NPDES permits issued for discharges to impaired water typically include specific requirements so that the new or expanded discharge does not "cause or contribute to" the impairment. General NPDES permits create a special situation in which a portion of permitted discharges may be to impaired waters and the nature of the impairments may be different.
General permits for stormwater discharges are particularly problematic in addressing impaired water and antidegradation requirements. As stormwater discharge permits are revised, States will attempt to address requirements for impaired waters in a manner that would apply to a wide range of discharges. How these requirements are expressed in the permit varies widely from State-to-State.

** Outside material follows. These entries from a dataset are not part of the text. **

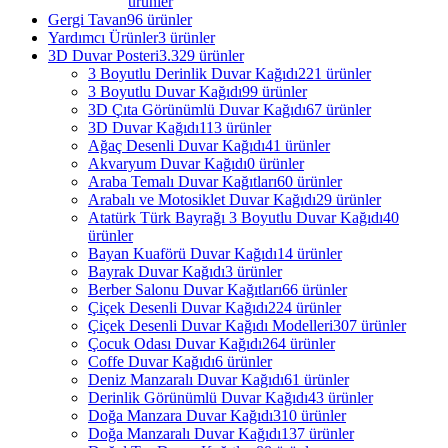
ürünler
Gergi Tavan
96 ürünler
Yardımcı Ürünler
3 ürünler
3D Duvar Posteri
3.329 ürünler
3 Boyutlu Derinlik Duvar Kağıdı
221 ürünler
3 Boyutlu Duvar Kağıdı
99 ürünler
3D Çıta Görünümlü Duvar Kağıdı
67 ürünler
3D Duvar Kağıdı
113 ürünler
Ağaç Desenli Duvar Kağıdı
41 ürünler
Akvaryum Duvar Kağıdı
0 ürünler
Araba Temalı Duvar Kağıtları
60 ürünler
Arabalı ve Motosiklet Duvar Kağıdı
29 ürünler
Atatürk Türk Bayrağı 3 Boyutlu Duvar Kağıdı
40
ürünler
Bayan Kuaförü Duvar Kağıdı
14 ürünler
Bayrak Duvar Kağıdı
3 ürünler
Berber Salonu Duvar Kağıtları
66 ürünler
Çiçek Desenli Duvar Kağıdı
224 ürünler
Çiçek Desenli Duvar Kağıdı Modelleri
307 ürünler
Çocuk Odası Duvar Kağıdı
264 ürünler
Coffe Duvar Kağıdı
6 ürünler
Deniz Manzaralı Duvar Kağıdı
61 ürünler
Derinlik Görünümlü Duvar Kağıdı
43 ürünler
Doğa Manzara Duvar Kağıdı
310 ürünler
Doğa Manzaralı Duvar Kağıdı
137 ürünler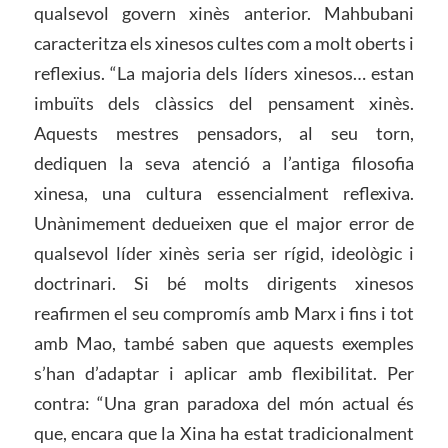
qualsevol govern xinès anterior. Mahbubani
caracteritza els xinesos cultes com a molt oberts i
reflexius. “La majoria dels líders xinesos… estan
imbuïts dels clàssics del pensament xinès.
Aquests mestres pensadors, al seu torn,
dediquen la seva atenció a l’antiga filosofia
xinesa, una cultura essencialment reflexiva.
Unànimement dedueixen que el major error de
qualsevol líder xinès seria ser rígid, ideològic i
doctrinari. Si bé molts dirigents xinesos
reafirmen el seu compromís amb Marx i fins i tot
amb Mao, també saben que aquests exemples
s’han d’adaptar i aplicar amb flexibilitat. Per
contra: “Una gran paradoxa del món actual és
que, encara que la Xina ha estat tradicionalment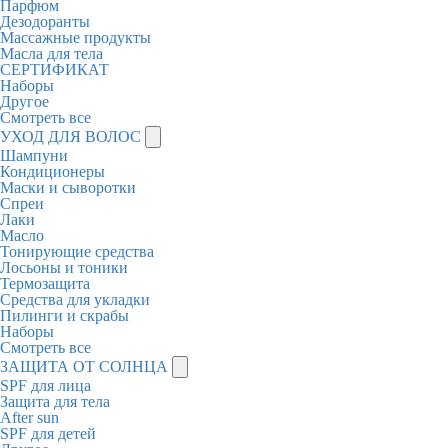
Парфюм
Дезодоранты
Массажные продукты
Масла для тела
СЕРТИФИКАТ
Наборы
Другое
Смотреть все
УХОД ДЛЯ ВОЛОС
Шампуни
Кондиционеры
Маски и сыворотки
Спреи
Лаки
Масло
Тонирующие средства
Лосьоны и тоники
Термозащита
Средства для укладки
Пилинги и скрабы
Наборы
Смотреть все
ЗАЩИТА ОТ СОЛНЦА
SPF для лица
Защита для тела
After sun
SPF для детей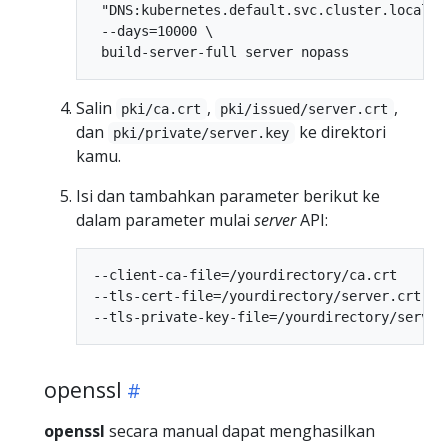
 "DNS:kubernetes.default.svc.cluster.local" \
 --days=10000 \

Salin
,
,
pki/ca.crt
pki/issued/server.crt
dan
ke direktori
pki/private/server.key
kamu.
Isi dan tambahkan parameter berikut ke
dalam parameter mulai
server
API:
--client-ca-file=/yourdirectory/ca.crt

--tls-cert-file=/yourdirectory/server.crt

openssl
openssl
secara manual dapat menghasilkan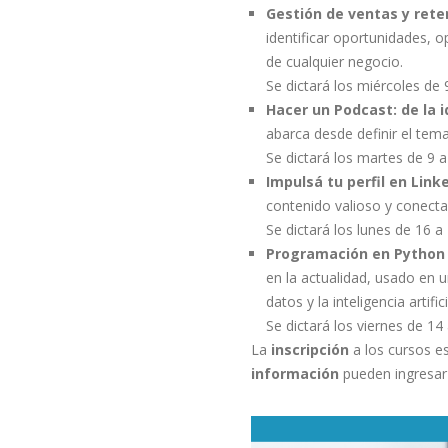
Gestión de ventas y rete
identificar oportunidades, o
de cualquier negocio.
Se dictará los miércoles de
Hacer un Podcast: de la i
abarca desde definir el tema,
Se dictará los martes de 9 
Impulsá tu perfil en Link
contenido valioso y conecta
Se dictará los lunes de 16 a
Programación en Python 
en la actualidad, usado en u
datos y la inteligencia artifici
Se dictará los viernes de 14
La
inscripción
a los cursos e
información
pueden ingresa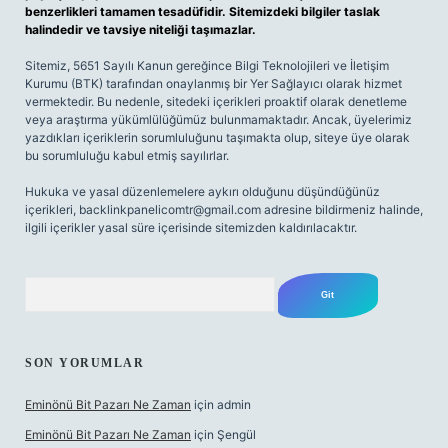
benzerlikleri tamamen tesadüfidir. Sitemizdeki bilgiler taslak
halindedir ve tavsiye niteliği taşımazlar.
Sitemiz, 5651 Sayılı Kanun gereğince Bilgi Teknolojileri ve İletişim
Kurumu (BTK) tarafından onaylanmış bir Yer Sağlayıcı olarak hizmet
vermektedir. Bu nedenle, sitedeki içerikleri proaktif olarak denetleme
veya araştırma yükümlülüğümüz bulunmamaktadır. Ancak, üyelerimiz
yazdıkları içeriklerin sorumluluğunu taşımakta olup, siteye üye olarak
bu sorumluluğu kabul etmiş sayılırlar.
Hukuka ve yasal düzenlemelere aykırı olduğunu düşündüğünüz
içerikleri,
backlinkpanelicomtr@gmail.com
adresine bildirmeniz halinde,
ilgili içerikler yasal süre içerisinde sitemizden kaldırılacaktır.
Arama
SON YORUMLAR
Eminönü Bit Pazarı Ne Zaman
için
admin
Eminönü Bit Pazarı Ne Zaman
için
Şengül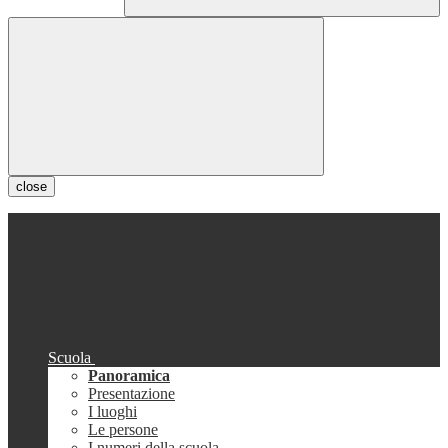
close
Scuola
Panoramica
Presentazione
I luoghi
Le persone
I numeri della scuola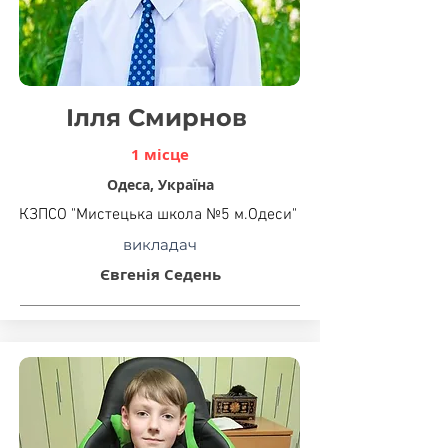
Ілля Смирнов
1 місце
Одеса, Україна
КЗПСО "Мистецька школа №5 м.Одеси"
викладач
Євгенія Седень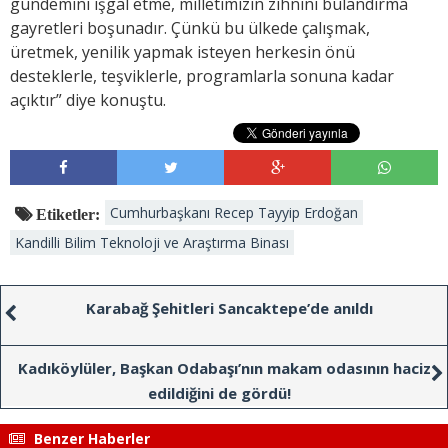
gündemini işgal etme, milletimizin zihnini bulandırma
gayretleri boşunadır. Çünkü bu ülkede çalışmak,
üretmek, yenilik yapmak isteyen herkesin önü
desteklerle, teşviklerle, programlarla sonuna kadar
açıktır” diye konuştu.
Cumhurbaşkanı Recep Tayyip Erdoğan
Etiketler:
Kandilli Bilim Teknoloji ve Araştırma Binası
Karabağ Şehitleri Sancaktepe’de anıldı
Kadıköylüler, Başkan Odabaşı’nın makam odasının haciz
edildiğini de gördü!
Benzer Haberler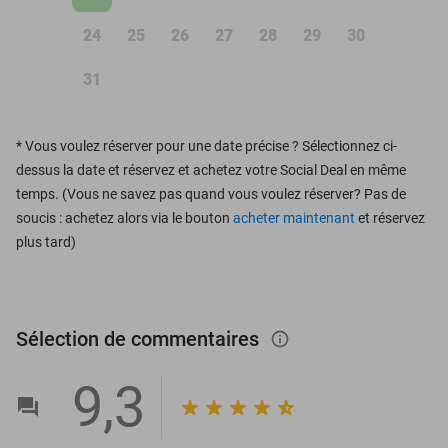
24
25
26
27
28
29
30
31
*
Vous voulez réserver pour une date précise ? Sélectionnez ci-
dessus la date et réservez et achetez votre Social Deal en même
temps. (Vous ne savez pas quand vous voulez réserver? Pas de
soucis : achetez alors via le bouton
acheter maintenant
et réservez
plus tard)
Sélection de commentaires
info_outlined
9,3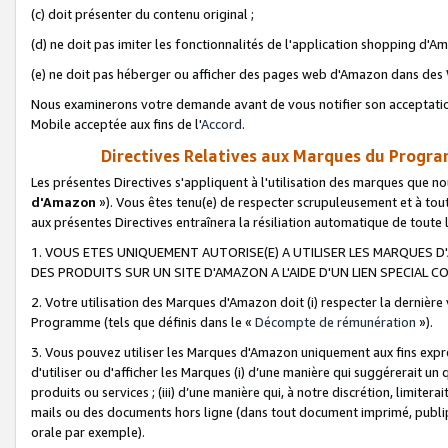
(c) doit présenter du contenu original ;
(d) ne doit pas imiter les fonctionnalités de l'application shopping d'Am
(e) ne doit pas héberger ou afficher des pages web d'Amazon dans de
Nous examinerons votre demande avant de vous notifier son acceptatio
Mobile acceptée aux fins de l'
Accord
.
Directives Relatives aux Marques du Progra
Les présentes Directives s'appliquent à l'utilisation des marques que
d'Amazon
»). Vous êtes tenu(e) de respecter scrupuleusement et à tou
aux présentes Directives entraînera la résiliation automatique de toute
1. VOUS ETES UNIQUEMENT AUTORISE(E) A UTILISER LES MARQUES D'
DES PRODUITS SUR UN SITE D'AMAZON A L'AIDE D'UN LIEN SPECIAL 
2. Votre utilisation des Marques d'Amazon doit (i) respecter la dernière
Programme (tels que définis dans le «
Décompte de rémunération
»).
3. Vous pouvez utiliser les Marques d'Amazon uniquement aux fins expr
d'utiliser ou d'afficher les Marques (i) d’une manière qui suggérerait un
produits ou services ; (iii) d’une manière qui, à notre discrétion, limit
mails ou des documents hors ligne (dans tout document imprimé, publip
orale par exemple).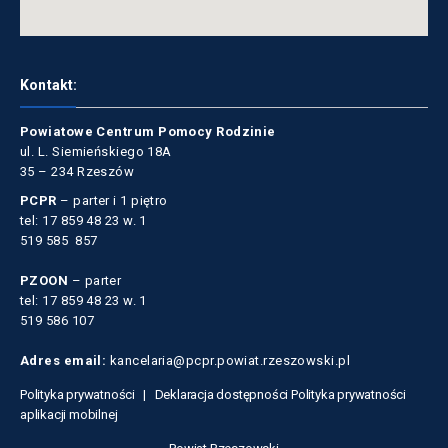
Kontakt:
Powiatowe Centrum Pomocy Rodzinie
ul. L. Siemieńskiego 18A
35 – 234 Rzeszów
PCPR
– parter i 1 piętro
tel: 17 859 48 23 w. 1
519 585 857
PZOON
– parter
tel: 17 859 48 23 w. 1
519 586 107
Adres email:
kancelaria@pcpr.powiat.rzeszowski.pl
Polityka prywatności |
Deklaracja dostępności
Polityka prywatności
aplikacji mobilnej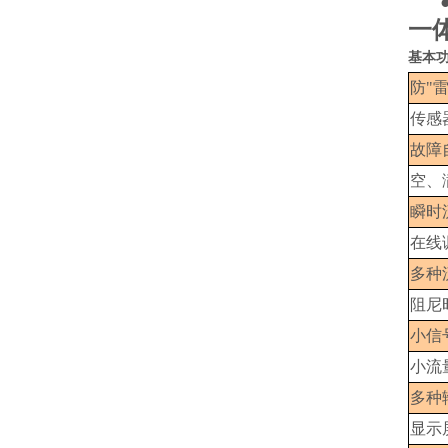
一体
基本
防"
传感
故障
空、
瞬时
在线
多种
阻尼
小信
小流
多种
显示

Some States have opted to incorporate requirements which promote pollution prevention measures. As one example, the State of Texas has detected levels of selected heavy metals in surface waters which are of concern, and has promulgated numeric discharge standards for “hazardous metals” into the industrial stormwater permit. However, the Texas Commission on Environmental Quality (TCEQ) approach is to allow facilities to do a self-assessment for sources of hazardous metals and implement pollution prevention measures to avoid the higher costs of hazardous metal sampling and testing. To be exempted, facilities must certify that:
- Facility does not use a raw material, produce an intermediate product, or produce a final product that contains one of the listed hazardous metals, or
- Any raw materials, intermediate products, or final products which contain a hazardous metal are never exposed to stormwater or runoff, or
- Facility collects and analyses stormwater samples from the facility and the results indicate that hazardous metal(s) are not present in detectable levels.
Waivers may be obtained on a metal-by-metal basis, or on an outfall-by-outfall basis. A waiver from hazardous metals monitoring does not exempt the facility from other benchmark monitoring requirements which may apply.